It’s interesting to consider the definition of illustration and how we understand it. When I think the innumerable movie versions of books, it makes me realize how often we interpret ideas across different mediums. From the various covers of the Iliad that range from images from greek pottery to comic strips, it becomes clear that in the realm of written and visual arts, we are very familiar with the interchange of visual and verbal representations. There is a constant dialogue between the two whether we are conscious of it or not and the complex iterations of this dialogue are evident through ekphrasis. As a verbal representation of a visual object, Ekphrasis provides the reading of the work with another dimension, pulling in issues of identity and culture that make the experience both provocative and personal.
I thought the exercise we did in class with the Shield of Achilles was a very clear illustration of both the limitations and complexities of ekphrasis.
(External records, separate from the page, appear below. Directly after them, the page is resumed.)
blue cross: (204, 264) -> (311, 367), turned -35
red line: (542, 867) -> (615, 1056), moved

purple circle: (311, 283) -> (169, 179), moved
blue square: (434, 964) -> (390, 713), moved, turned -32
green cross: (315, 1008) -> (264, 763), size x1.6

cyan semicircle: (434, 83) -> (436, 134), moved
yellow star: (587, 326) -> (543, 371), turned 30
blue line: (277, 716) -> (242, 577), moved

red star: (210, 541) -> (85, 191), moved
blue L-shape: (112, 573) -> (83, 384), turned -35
Although it’s a passage filled with incredible description and vivid imagery, it became clear with the variety of interpretations and illustrations that it didn’t necessarily conform the images we saw in our minds. Quite the opposite, it seemed as if the complexity of detail actually resulted in even more interpretations of the shield. Whats even more interesting is how the ekphrasic passage allowed us all to make into reality an object that never existed in reality. And this perhaps speaks to the limitations of art forms that don’t hinder the written word. When we see a picture there is little left to imagination but, as in the case of the shield, any one description can result in any number of imaged interpretations.
One Reply to “The Dimensionality of Ekphrasis”
I really appreciate your comment about how, when given an image, our imagination is somewhat hindered. The reality of an image is placed right before us. However, when given a description of an image, we have the freedom to interpret the description in whatever way we please. As you mentioned, the Shield drawing exercise we did in class was an insightful one because it showed how many different people can “see” different shields from one description. With ekphrasis, the possibilities appear to be endless.